New Delhi: "It's not a Day One wicket", were Australian all-rounder Steven Smith's first words after the visitors once again struggled to come to terms with the Indian spinners on a crumbling Feroz Shah Kotla track in New Delhi on Friday.
The pitch had been termed a "day three wicket" by former players for having plenty of cracks even before the match had begun.
"It's not the day one wicket I am used to playing on. It has broken up pretty early. It will get tougher and tougher to bat throughout this match," Smith told reporters at the post-match press conference.
Smith cited the example of fellow batsman, Philip Hughes, who got a vicious delivery in the 21st over from pacer Ishant Sharma that hit the grill of his helmet.
The ball was slightly short of length and hit Hughes' helmet, forcing him to take evasive action.
"It's not too often we see on the first day of a Test match the ball going like that and hitting a player in his grill. That's probably shaken him up.
"If we talk about Hughes, he was very good today. He came out with a positive mind-set and found his way well," he said.
Smith, who made a defiant 145-ball 46, said the visitors would look to add another 50 runs on Saturday to their first-innings total of 231 for eight.

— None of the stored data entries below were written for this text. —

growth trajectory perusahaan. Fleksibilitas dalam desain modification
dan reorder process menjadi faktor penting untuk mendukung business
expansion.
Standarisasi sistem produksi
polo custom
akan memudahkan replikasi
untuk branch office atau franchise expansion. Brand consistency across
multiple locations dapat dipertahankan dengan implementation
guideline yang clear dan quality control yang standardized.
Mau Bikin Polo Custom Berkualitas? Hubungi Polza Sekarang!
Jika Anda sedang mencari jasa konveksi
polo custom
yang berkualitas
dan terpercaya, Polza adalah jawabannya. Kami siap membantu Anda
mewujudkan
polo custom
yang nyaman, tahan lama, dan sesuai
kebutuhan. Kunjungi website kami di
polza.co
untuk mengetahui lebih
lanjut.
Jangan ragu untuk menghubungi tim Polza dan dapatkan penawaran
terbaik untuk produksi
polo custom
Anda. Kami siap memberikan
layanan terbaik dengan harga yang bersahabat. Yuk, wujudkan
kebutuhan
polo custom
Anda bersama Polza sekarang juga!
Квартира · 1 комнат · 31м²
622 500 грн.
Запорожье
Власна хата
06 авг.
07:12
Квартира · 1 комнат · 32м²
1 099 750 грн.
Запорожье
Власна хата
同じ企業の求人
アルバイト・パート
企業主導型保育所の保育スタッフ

"231 at the end of day one is not bad day for us. Hopefully, we can add another 50 runs to our score. It's going to be a competitive first-innings score," he said.

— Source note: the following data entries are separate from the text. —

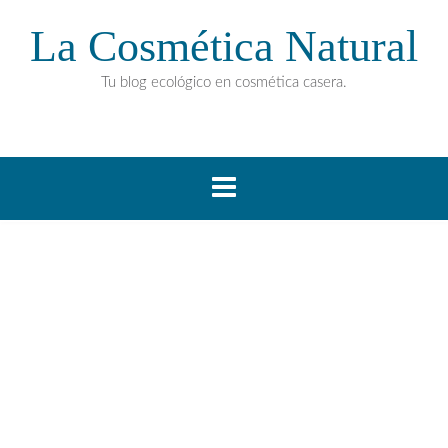
La Cosmética Natural
Tu blog ecológico en cosmética casera.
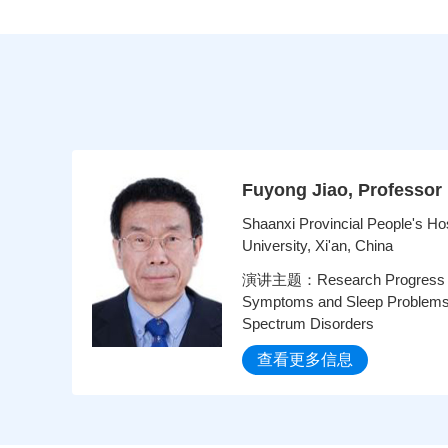
Fuyong Jiao, Professor
Shaanxi Provincial People's Hos
University, Xi'an, China
演讲主题：Research Progress on 
Symptoms and Sleep Problems i
Spectrum Disorders
查看更多信息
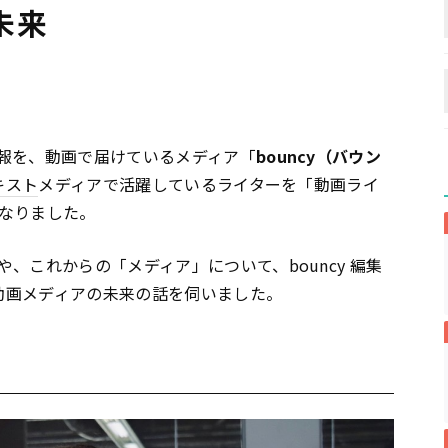
未来
報を、動画で届けているメディア「
bouncy（バウン
キスト
メディアで活躍しているライターを「動画ライ
なりました。
、これからの「メディア」について、bouncy 編集
と動画メディアの未来の話を伺いました。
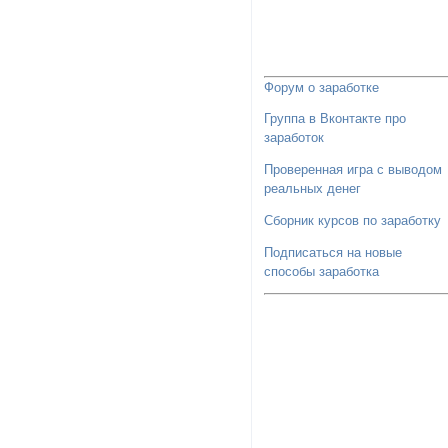
Форум о заработке
Группа в Вконтакте про
заработок
Проверенная игра с выводом
реальных денег
Сборник курсов по заработку
Подписаться на новые
способы заработка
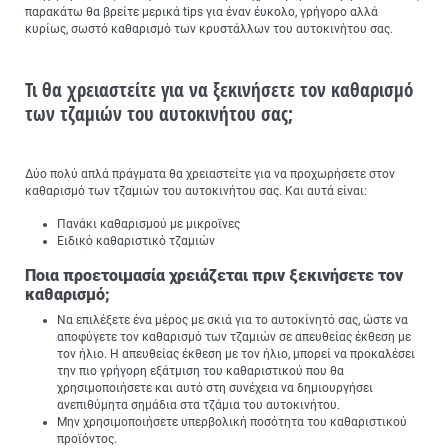
παρακάτω θα βρείτε μερικά tips για έναν έυκολο, γρήγορο αλλά
κυρίως, σωστό καθαρισμό των κρυστάλλων του αυτοκινήτου σας.
Τι θα χρειαστείτε για να ξεκινήσετε τον καθαρισμό
των τζαμιών του αυτοκινήτου σας;
Δύο πολύ απλά πράγματα θα χρειαστείτε για να προχωρήσετε στον
καθαρισμό των τζαμιών του αυτοκινήτου σας. Και αυτά είναι:
Πανάκι καθαρισμού με μικροϊνες
Ειδικό καθαριστικό τζαμιών
Ποια προετοιμασία χρειάζεται πριν ξεκινήσετε τον
καθαρισμό;
Να επιλέξετε ένα μέρος με σκιά για το αυτοκίνητό σας, ώστε να
αποφύγετε τον καθαρισμό των τζαμιών σε απευθείας έκθεση με
τον ήλιο. Η απευθείας έκθεση με τον ήλιο, μπορεί να προκαλέσει
την πιο γρήγορη εξάτμιση του καθαριστικού που θα
χρησιμοποιήσετε και αυτό στη συνέχεια να δημιουργήσει
ανεπιθύμητα σημάδια στα τζάμια του αυτοκινήτου.
Μην χρησιμοποιήσετε υπερβολική ποσότητα του καθαριστικού
προϊόντος.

Smith said that spin played a big role on the already "worn out" first day Kotla track.
"Spin has played a good role on this wicket. It's pretty tough to score runs a lot of times. Every one of their bowlers bowled well. Their field setting was good. The wicket has already worn out. If we could grind out another 50, it would be good for us," he said.

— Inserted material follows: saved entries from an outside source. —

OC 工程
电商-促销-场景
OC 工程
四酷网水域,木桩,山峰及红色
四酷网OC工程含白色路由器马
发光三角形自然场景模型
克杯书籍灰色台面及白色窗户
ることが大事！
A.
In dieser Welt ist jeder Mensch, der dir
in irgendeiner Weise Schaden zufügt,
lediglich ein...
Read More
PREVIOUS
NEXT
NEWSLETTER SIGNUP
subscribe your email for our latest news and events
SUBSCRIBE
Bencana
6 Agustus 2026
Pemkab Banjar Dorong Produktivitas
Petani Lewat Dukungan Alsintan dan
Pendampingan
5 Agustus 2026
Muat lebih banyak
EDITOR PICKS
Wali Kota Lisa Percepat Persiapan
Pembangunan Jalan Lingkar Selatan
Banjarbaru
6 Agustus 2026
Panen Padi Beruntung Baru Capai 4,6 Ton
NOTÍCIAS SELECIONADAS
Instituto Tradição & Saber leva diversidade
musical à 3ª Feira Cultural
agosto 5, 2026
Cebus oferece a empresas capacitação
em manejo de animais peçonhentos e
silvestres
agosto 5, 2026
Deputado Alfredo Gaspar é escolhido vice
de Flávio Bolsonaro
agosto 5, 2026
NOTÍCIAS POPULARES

Asked about the top-order failure, Smith said, "All the guys have worked very hard, had their game plans. But in these conditions, it's tough to bat. Sometimes your game plans do not work."
Talking about his own innings of 46, Smith said he spent a lot of time in the nets to prepare for the final Test.
"I spent a lot of time in the nets. It's about surviving first and then scoring runs. For me, it's about watching the ball as hard as I can and then play my shots against the spin," he said.
The Aussie said it became difficult to bat when spin was introduced into the attack.
"The first couple of overs is the easiest time to bat on. When spin comes into play, that's probably the toughest period. As the ball gets little bit softer, it becomes little bit easier for us.
"The more balls you face, it becomes easier for you. I think that's one thing we need to take from this tour. Try to find a way to play as many balls as you can and then it does get easier," he said.